**EXERCISE REQUIREMENTS:** All that is wanted is the exact text of each line from the one with "pialni i pomieści aż 30 zdjęć." to the close of the listing, ends included.

**INFORMATION PROVIDED:**

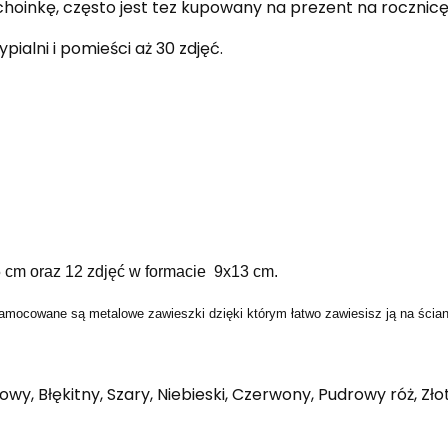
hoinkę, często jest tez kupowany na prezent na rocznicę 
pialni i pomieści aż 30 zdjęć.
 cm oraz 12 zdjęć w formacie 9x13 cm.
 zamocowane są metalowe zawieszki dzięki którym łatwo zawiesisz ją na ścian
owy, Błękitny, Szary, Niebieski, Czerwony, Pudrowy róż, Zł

**WORKED SOLUTION:**
pialni i pomieści aż 30 zdjęć.
 cm oraz 12 zdjęć w formacie 9x13 cm.
 zamocowane są metalowe zawieszki dzięki którym łatwo zawiesisz ją na ścian
owy, Błękitny, Szary, Niebieski, Czerwony, Pudrowy róż, Zł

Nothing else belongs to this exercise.